And mistake these walls for skin

22. October 2021. – 09. January 2022.
MegnyitóOpening: October 21, 2021, 6:00 pm
KurátorCurator: Gadó Flóra
The exhibition And Mistake These Walls for Skin explores the ways contemporary artists approach dance as a communal form of movement and a ritual practice. The title of the exhibition, taken from a poem by the Vietnamese-American author and poet Ocean Vuong, refers to the paradox of presenting a dynamic genre such as dance within the walls of an exhibition space in the form of an essentially static exhibition, while remaining faithful to its identity. This can best be achieved through motion picture, which makes video and film the primary medium of the exhibition.

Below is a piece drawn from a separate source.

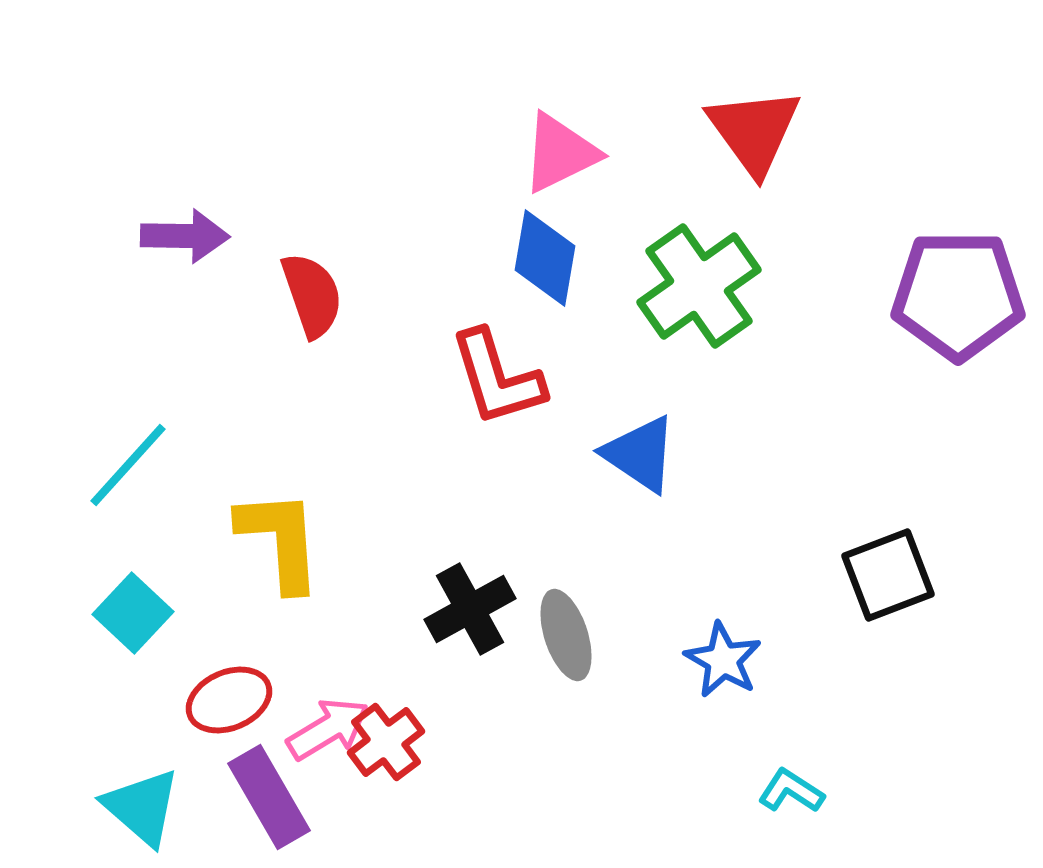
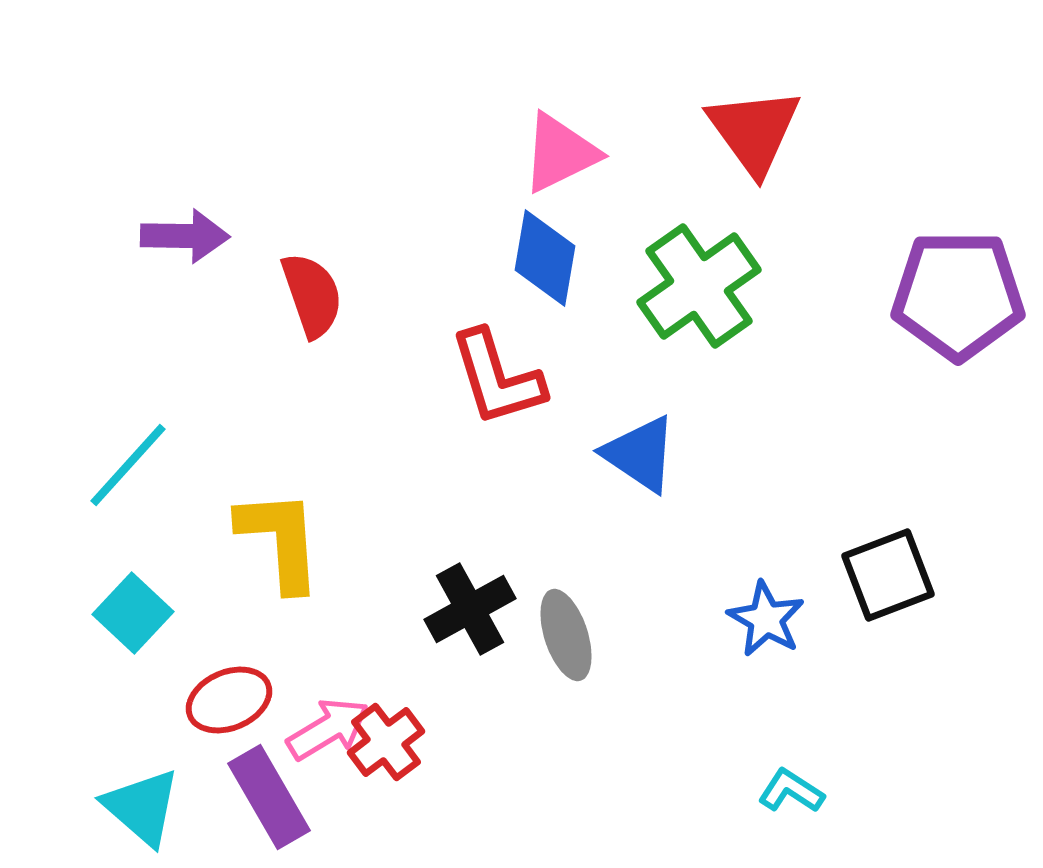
blue star: moved 43 px right, 41 px up
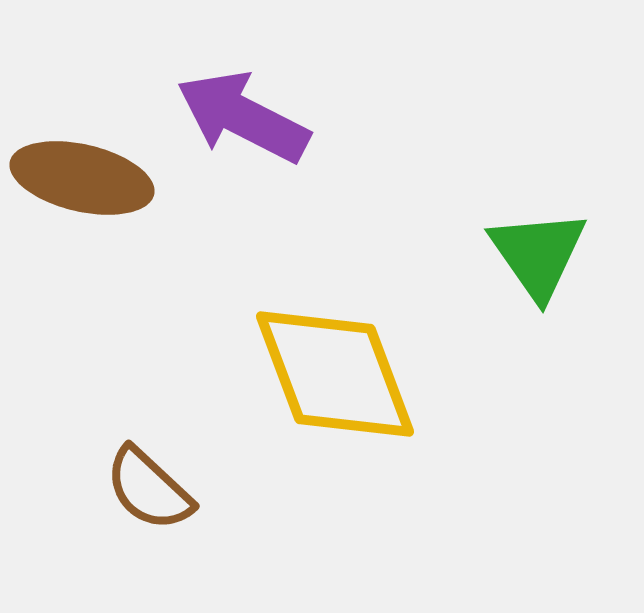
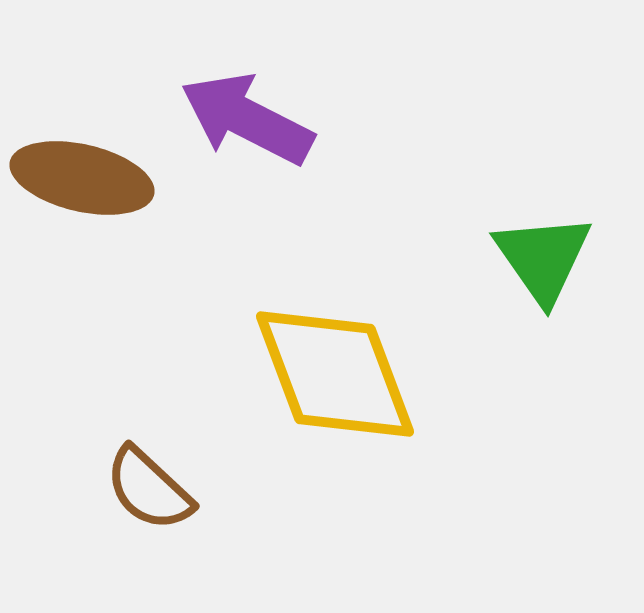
purple arrow: moved 4 px right, 2 px down
green triangle: moved 5 px right, 4 px down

Some of the works at the exhibition present and reinterpret ritual dances from outside Europe that are still actively performed today. These can be related to everyday life or such events of particular importance in the life of a community that are collectively dealt with through dance. It is with an anthropologist’s sensitivity that the artists document the rituals of these communities, which go back several decades and are still active today. Through video works of different aesthetics, they inquire how the concept and practice of rituals has changed over the centuries, what their role might be today and what the relationship is between dance and ritual practices.

The interconnection of different traditions and cultures as well as contemporary associations related to ritual forms of movement are emphasised in several works, as is the question: to what extent can the liberating power of dance offer a way out of the crisis of our times? Through dance, the works echo such conditions as the liberation of the body, stepping out of ourselves, the state of complete abandon and trance, while awareness and concentrated experience of the body is a similarly central theme. At the same time, the dances and other forms of movement associated with different rituals are never seen as self-contained: the works also foreground current social and economic processes, whether it is a community’s main source of income, fishing or the burnout and escapism of young adults today.